Qualifications and Experience

• 10+ years of experience in information security, with at least 5 years in application security leadership roles and 2+ years working with AI/ML security.
• Deep understanding of modern application architectures (e.g., microservices, containers, APIs, cloud-native) and AI/ML architectures (model training pipelines, inference endpoints, vector databases, LLM deployments).
• Hands-on experience with secure coding practices, threat modeling, and vulnerability management including AI/ML specific threat modeling (OWASP ML Top 10, MITRE ATLAS).
• Proficiency with security tools such as SAST, DAST, SCA, and container security platforms plus AI security tools (model scanning, adversarial robustness testing, data validation frameworks).
• Strong knowledge of OWASP Top 10, OWASP ML Top 10, OWASP LLM Top 10, CWE, CVE, and secure development frameworks.
• Experience working in Agile/DevOps and MLOps environments and integrating security into CI/CD and ML pipelines.
• Proven ability to lead cross-functional teams and influence at all levels of the organization.
• Deep understanding of regulatory compliance requirements for AI systems and SaaS products serving highly regulated industries.
• Experience with AI model governance, explainability requirements, and bias detection/mitigation.
• Knowledge of prompt engineering security, LLM guardrails, and GenAI security best practices.

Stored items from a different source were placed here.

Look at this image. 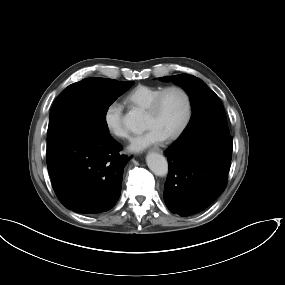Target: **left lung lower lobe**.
<instances>
[{
  "mask_svg": "<svg viewBox=\"0 0 285 285\" xmlns=\"http://www.w3.org/2000/svg\"><path fill=\"white\" fill-rule=\"evenodd\" d=\"M232 146L230 135L211 133L167 148L169 174L164 201L172 213L193 215L217 199L226 188Z\"/></svg>",
  "mask_w": 285,
  "mask_h": 285,
  "instance_id": "1",
  "label": "left lung lower lobe"
}]
</instances>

• Strong background in data privacy, data governance, and secure data handling for ML training datasets.

Preferred Distinctions

• Advanced degree in Computer Science, Cybersecurity, or related field.

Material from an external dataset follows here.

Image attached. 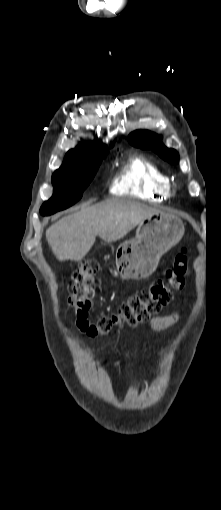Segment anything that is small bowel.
I'll return each instance as SVG.
<instances>
[{"mask_svg": "<svg viewBox=\"0 0 221 510\" xmlns=\"http://www.w3.org/2000/svg\"><path fill=\"white\" fill-rule=\"evenodd\" d=\"M178 318H179L178 313L157 316L149 321V326L154 330H163L175 324ZM115 366L118 368V364H116Z\"/></svg>", "mask_w": 221, "mask_h": 510, "instance_id": "1", "label": "small bowel"}]
</instances>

• Industry certifications such as CISSP, CSSLP, OSWE, or GIAC GWAPT.
• Experience with cloud security (AWS, Azure, GCP) and infrastructure-as-code security.

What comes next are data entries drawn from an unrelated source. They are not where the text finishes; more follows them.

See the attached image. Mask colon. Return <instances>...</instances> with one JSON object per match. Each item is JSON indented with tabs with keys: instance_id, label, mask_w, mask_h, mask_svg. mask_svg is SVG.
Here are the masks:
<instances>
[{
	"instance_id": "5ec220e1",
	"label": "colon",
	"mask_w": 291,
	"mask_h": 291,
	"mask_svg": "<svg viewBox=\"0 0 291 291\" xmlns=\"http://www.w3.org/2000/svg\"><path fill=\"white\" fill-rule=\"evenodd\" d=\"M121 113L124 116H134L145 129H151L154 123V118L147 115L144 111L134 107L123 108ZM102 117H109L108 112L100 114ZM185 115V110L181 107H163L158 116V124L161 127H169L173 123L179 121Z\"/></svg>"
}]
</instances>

• Familiarity with regulatory frameworks (e.g., SOC 2, ISO 27001, PCI-DSS, HIPAA).
• Experience building or scaling a security champions program.
• Public speaking or thought leadership in the application security community.

Statement to Third Party Agencies
To ALL recruitment agencies: Candescent only accepts resumes from agencies on the preferred supplier list. Please do not forward resumes to our applicant tracking system, Candescent employees, or any Candescent facility. Candescent is not responsible for any fees or charges associated with unsolicited resumes.